Con la sua opera La Félure, Charlotte Casiraghi rifiuta l'immagine di una vita perfetta © Monaco Info Direzione della Comunicazione / Manuel Vitali
Con la sua opera La Félure, Charlotte Casiraghi rifiuta l'immagine di una vita perfetta © Monaco Info Direzione della Comunicazione / Manuel Vitali

La nipote del Principe Alberto II firma un saggio letterario e filosofico che interroga le nostre fragilità, lontano dall’immagine patinata che spesso le viene attribuita.

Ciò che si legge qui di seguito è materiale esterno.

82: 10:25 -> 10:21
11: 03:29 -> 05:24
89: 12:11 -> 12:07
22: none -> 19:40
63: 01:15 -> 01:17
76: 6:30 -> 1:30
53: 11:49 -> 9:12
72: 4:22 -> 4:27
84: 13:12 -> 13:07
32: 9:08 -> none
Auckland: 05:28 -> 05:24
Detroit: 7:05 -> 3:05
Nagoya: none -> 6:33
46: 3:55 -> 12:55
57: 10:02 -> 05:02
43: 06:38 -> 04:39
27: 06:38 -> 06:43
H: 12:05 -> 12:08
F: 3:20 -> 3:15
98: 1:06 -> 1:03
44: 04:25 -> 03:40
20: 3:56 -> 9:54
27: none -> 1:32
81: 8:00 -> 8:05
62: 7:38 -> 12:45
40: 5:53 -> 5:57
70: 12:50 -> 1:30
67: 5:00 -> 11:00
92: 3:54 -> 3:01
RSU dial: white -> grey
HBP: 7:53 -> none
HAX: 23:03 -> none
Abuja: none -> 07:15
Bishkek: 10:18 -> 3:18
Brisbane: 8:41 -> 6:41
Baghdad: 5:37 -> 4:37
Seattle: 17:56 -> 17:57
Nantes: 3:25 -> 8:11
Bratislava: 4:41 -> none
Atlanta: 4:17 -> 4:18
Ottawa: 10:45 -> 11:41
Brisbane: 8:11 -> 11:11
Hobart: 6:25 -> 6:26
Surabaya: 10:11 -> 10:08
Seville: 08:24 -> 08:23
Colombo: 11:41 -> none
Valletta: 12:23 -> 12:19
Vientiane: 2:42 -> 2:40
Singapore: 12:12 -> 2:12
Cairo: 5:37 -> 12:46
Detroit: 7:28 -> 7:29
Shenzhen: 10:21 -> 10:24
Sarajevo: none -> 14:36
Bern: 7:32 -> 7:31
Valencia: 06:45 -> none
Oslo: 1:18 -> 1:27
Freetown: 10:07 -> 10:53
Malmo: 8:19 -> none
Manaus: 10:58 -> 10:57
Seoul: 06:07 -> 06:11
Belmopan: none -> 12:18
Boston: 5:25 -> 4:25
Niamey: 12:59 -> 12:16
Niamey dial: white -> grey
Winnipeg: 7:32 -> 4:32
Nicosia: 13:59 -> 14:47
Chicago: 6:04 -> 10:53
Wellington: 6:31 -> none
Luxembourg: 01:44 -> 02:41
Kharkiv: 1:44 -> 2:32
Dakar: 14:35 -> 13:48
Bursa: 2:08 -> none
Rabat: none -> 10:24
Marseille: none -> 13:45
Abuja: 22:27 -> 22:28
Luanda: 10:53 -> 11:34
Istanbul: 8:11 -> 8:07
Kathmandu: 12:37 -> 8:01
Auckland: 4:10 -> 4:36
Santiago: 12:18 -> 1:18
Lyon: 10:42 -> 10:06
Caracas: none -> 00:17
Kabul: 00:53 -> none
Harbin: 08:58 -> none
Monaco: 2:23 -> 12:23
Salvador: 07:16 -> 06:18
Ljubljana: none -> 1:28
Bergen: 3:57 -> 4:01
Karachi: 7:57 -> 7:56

Pubblicato il 29 gennaio da Julliard, “La Félure” segna una tappa importante per la figlia della Principessa Carolina. A 39 anni, firma la sua prima opera da solista, dopo aver co-scritto “Archipel des passions” con il filosofo Robert Maggiori nel 2018. Il libro si basa su un racconto di Francis Scott Fitzgerald e richiama i testi di Marguerite Duras, Ingeborg Bachmann, Colette e Anna Akhmatova. L’autrice esplora ciò che ci rende fragili e come trasformare questa debolezza in forza creativa.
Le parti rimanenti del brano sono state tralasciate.